What is being asked: Without any pictures, print the lines below from the one that has "নামে একজনের একাউন্টে" through the one that has "е учёного-этнографа. Почему", exactly and nothing else.

[Collected data]
+ + +

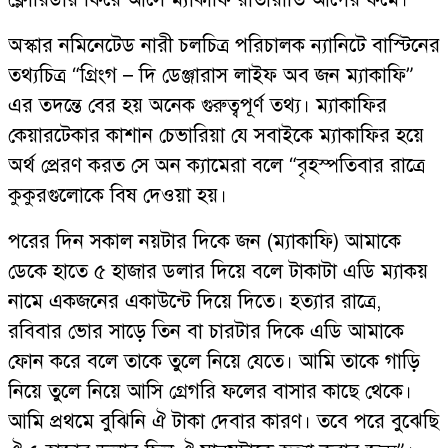
অস্কার নমিনেটেড নারী চলচিত্র পরিচালক ন্যানিটে বাস্টিনের
তথ্যচিত্র “গ্রিংগ – দি ডেঞ্জারাস লাইফ অব জন ম্যাকাফি”
এর তদন্তে বের হয় অনেক গুরুত্বপূর্ণ তথ্য। ম্যাকাফির
কেয়ারটেকার কাশান চেভারিয়া যে সবাইকে ম্যাকাফির হয়ে
অর্থ প্রেরণ করত সে অন ক্যামেরা বলে “বৃহস্পতিবার রাত্রে
কুকুরগুলোকে বিষ দেওয়া হয়।
পরের দিন সকাল নয়টার দিকে জন (ম্যাকাফি) আমাকে
ডেকে হাতে ৫ হাজার ডলার দিয়ে বলে টাকাটা এডি ম্যাকয়
নামে একজনের একাউন্টে দিয়ে দিতে। হত্যার রাত্রে,
রবিবার ভোর সাড়ে তিন বা চারটার দিকে এডি আমাকে
ফোন করে বলে তাকে তুলে নিয়ে যেতে। আমি তাকে গাড়ি
নিয়ে তুলে নিয়ে আসি গ্রেগরি ফলের বাসার কাছে থেকে।
আমি প্রথমে বুঝিনি ঐ টাকা দেবার কারণ। তবে পরে বুঝেছি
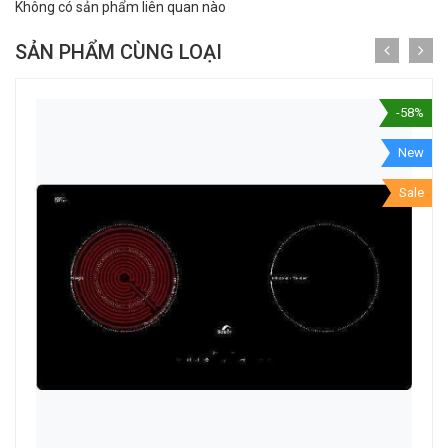
Không có sản phẩm liên quan nào
SẢN PHẨM CÙNG LOẠI
-58%
New
Sale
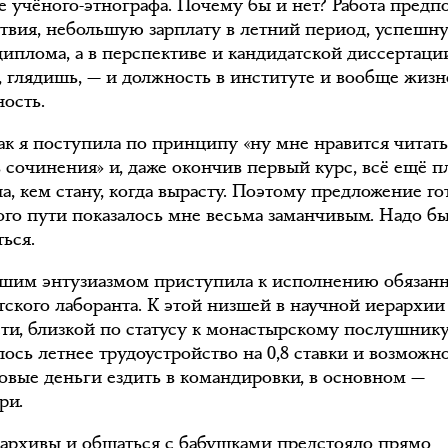
е учёного-этнографа. Почему бы и нет? Работа предп
твия, небольшую зарплату в летний период, успешн
диплома, а в перспективе и кандидатской диссертаци
, глядишь, — и должность в институте и вообще жиз
ность.
ак я поступила по принципу «ну мне нравится читат
ь сочинения» и, даже окончив первый курс, всё ещё п
а, кем стану, когда вырасту. Поэтому предложение го
ого пути показалось мне весьма заманчивым. Надо б
ься.
ьшим энтузиазмом приступила к исполнению обязан
тского лаборанта. К этой низшей в научной иерархии
ти, близкой по статусу к монастырскому послушнику
ось летнее трудоустройство на 0,8 ставки и возможн
товые деньги ездить в командировки, в основном —
ри.
 архивы и общаться с бабушками предстояло прямо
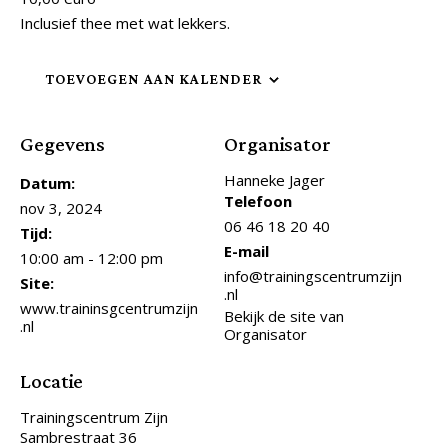
Inclusief thee met wat lekkers.
TOEVOEGEN AAN KALENDER
Gegevens
Organisator
Hanneke Jager
Datum:
Telefoon
nov 3, 2024
06 46 18 20 40
Tijd:
E-mail
10:00 am - 12:00 pm
info@trainingscentrumzijn
Site:
.nl
www.traininsgcentrumzijn
Bekijk de site van
.nl
Organisator
Locatie
Trainingscentrum Zijn
Sambrestraat 36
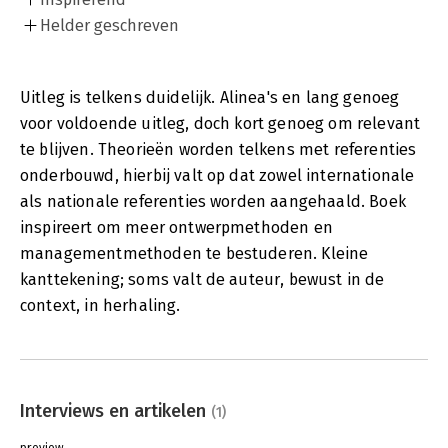
Helder geschreven
Uitleg is telkens duidelijk. Alinea's en lang genoeg
voor voldoende uitleg, doch kort genoeg om relevant
te blijven. Theorieën worden telkens met referenties
onderbouwd, hierbij valt op dat zowel internationale
als nationale referenties worden aangehaald. Boek
inspireert om meer ontwerpmethoden en
managementmethoden te bestuderen. Kleine
kanttekening; soms valt de auteur, bewust in de
context, in herhaling.
Interviews en artikelen
(1)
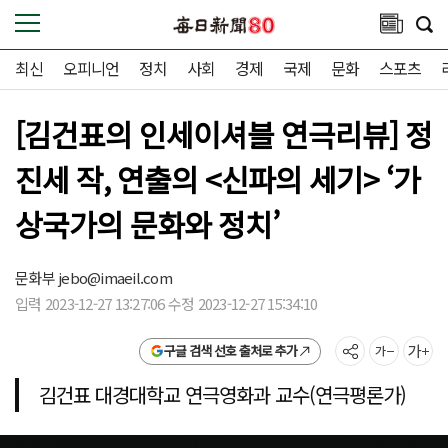
최신
오피니언
정치
사회
경제
국제
문화
스포츠
[김건표의 인세이셔블 연극리뷰] 정
진세 작, 연출의 <신파의 세기> ‘가
상국가의 문화와 정치’
문화부
jebo@imaeil.com
입력 2023-12-27 13:27:06 수정 2023-12-27 15:34:10
구글 검색 선호 출처로 추가
김건표 대경대학교 연극영화과 교수(연극평론가)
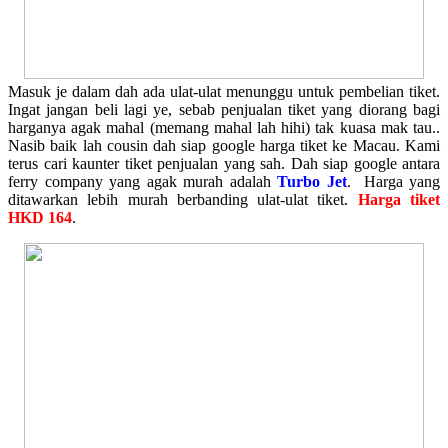
Masuk je dalam dah ada ulat-ulat menunggu untuk pembelian tiket.
Ingat jangan beli lagi ye, sebab penjualan tiket yang diorang bagi
harganya agak mahal (memang mahal lah hihi) tak kuasa mak tau..
Nasib baik lah cousin dah siap google harga tiket ke Macau. Kami
terus cari kaunter tiket penjualan yang sah. Dah siap google antara
ferry company yang agak murah adalah
Turbo Jet
. Harga yang
ditawarkan lebih murah berbanding ulat-ulat tiket.
Harga tiket
HKD 164
.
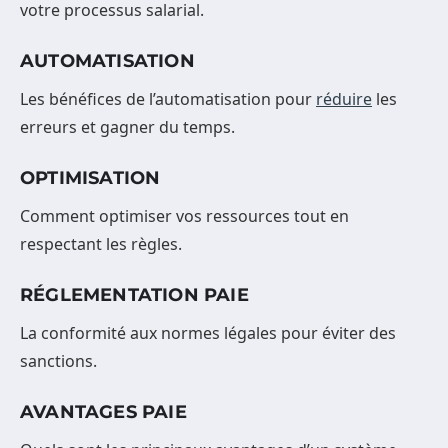
votre processus salarial.
AUTOMATISATION
Les bénéfices de l’automatisation pour
réduire
les
erreurs et gagner du temps.
OPTIMISATION
Comment optimiser vos ressources tout en
respectant les règles.
RÉGLEMENTATION PAIE
La conformité aux normes légales pour éviter des
sanctions.
AVANTAGES PAIE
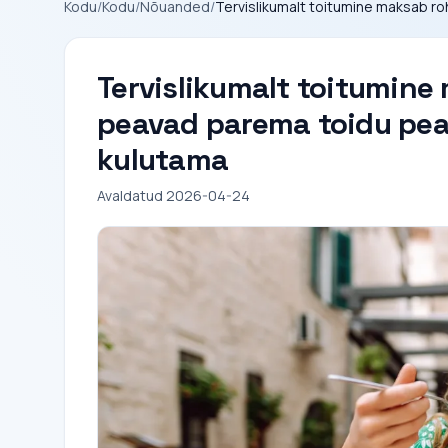
Kodu
/
Kodu
/
Nõuanded
/
Tervislikumalt toitumine maksab r
Tervislikumalt toitumin
peavad parema toidu peal
kulutama
Avaldatud 2026-04-24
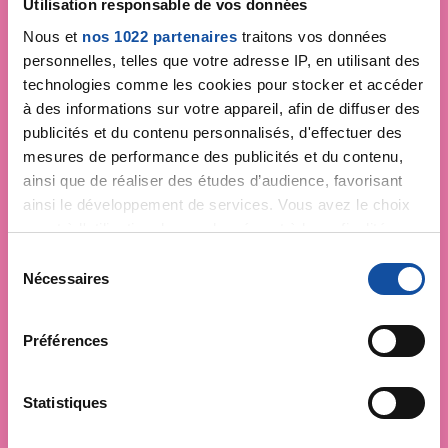
Utilisation responsable de vos données
Nous et
nos 1022 partenaires
traitons vos données
personnelles, telles que votre adresse IP, en utilisant des
technologies comme les cookies pour stocker et accéder
à des informations sur votre appareil, afin de diffuser des
publicités et du contenu personnalisés, d'effectuer des
mesures de performance des publicités et du contenu,
ainsi que de réaliser des études d’audience, favorisant
ainsi le développement de services. Vous avez le choix
quant à l'utilisation de vos données et à leurs finalités.
Faites un don et
Vous pouvez modifier ou retirer votre consentement à
S
devenez acteur de la
tout moment en consultant la Déclaration relative aux
Nécessaires
é
cookies ou en cliquant sur l'icône de confidentialité.
l
lutte contre le cancer
e
Préférences
Si vous le permettez, nous aimerions également :
c
Vos contributions permettent de
financer la
Collecter des informations sur votre localisation
t
recherche
, déployer des campagnes de
géographique qui peuvent être précises à plusieurs
i
Statistiques
prévention
,
accompagner chaque
mètres près
o
personne malade
et faire vivre la
Identifier votre appareil en l'analysant activement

+ + +

Answer for the task:
নামে একজনের একাউন্টে দিয়ে দিতে। হত্যার রাত্রে,
রবিবার ভোর সাড়ে তিন বা চারটার দিকে এডি আমাকে
ফোন করে বলে তাকে তুলে নিয়ে যেতে। আমি তাকে গাড়ি
নিয়ে তুলে নিয়ে আসি গ্রেগরি ফলের বাসার কাছে থেকে।
আমি প্রথমে বুঝিনি ঐ টাকা দেবার কারণ। তবে পরে বুঝেছি
Không có sản phẩm liên quan nào
SẢN PHẨM CÙNG LOẠI
-58%
New
Sale
е учёного-этнографа. Почему бы и нет? Работа предп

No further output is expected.